Een dergelijke overgangsregeling zou vorm kunnen worden gegeven door in het eerste jaar bijvoorbeeld 10% van de gedeclareerde BTW daadwerkelijk te vergoeden, maar dat ook de uitname uit de fondsen slechts voor 10% van het oorspronkelijk bepaalde bedrag plaatsvindt. Door jaarlijks 10% extra te verschuiven van het gemeente- en provinciefonds naar het BTW-compensatiefonds zal na 10 jaar het volledige effect gerealiseerd zijn. Bij een ingroeimodel van 5 jaar bedragen de hier genoemde percentages uiteraard 20%. De Raad onderkent dat fiscale BTW-constructies in de ingroei-periode mogelijk nog aantrekkelijk kunnen zijn. De Raad vindt dit echter niet opwegen tegen het voordeel dat de gemeenten en de provincies de tijd krijgen hun beleid aan te passen.
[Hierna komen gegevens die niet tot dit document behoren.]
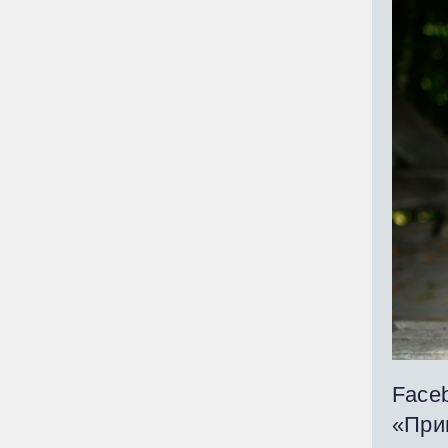
Faceb
«Приг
4.7 Kostendekkende gemeentelijke en provinciale tarieven Een belangrijk aandachtspunt betreft de kostendekkende tarieven bij gemeenten en provincies, zoals in veel gevallen het reinigingsrecht en diverse leges. Bij de (genormeerde) ‘lat’-methode krijgen de gemeenten en de provincies de BTW terug als deze in totaal hoger is dan de (genormeerde) lat. De vraag is of deze terugontvangen BTW deels aan de kostendekkende tarieven moet worden toegerekend. Als dit het geval is, zijn de kosten voor die activiteiten lager. Aangezien de tarieven niet meer dan kostendekkend mogen zijn, betekent dit dat het BTW-voordeel in feite aan de burgers wordt doorgegeven. Een extra complicatie hierbij is dat tarieven vooraf worden vastgesteld en het pas achteraf duidelijk is of de (genormeerde) lat is overschreden. Bij de integrale methode is de situatie duidelijker. Bij de invoering is reeds vooraf duidelijk dat de algemene uitkering voor alle gemeenten en provincies lager is, want het Rijk compenseert daarmee de betalingen uit het BTW-compensatiefonds. Alle BTW wordt vergoed en is dus vooraf te begroten.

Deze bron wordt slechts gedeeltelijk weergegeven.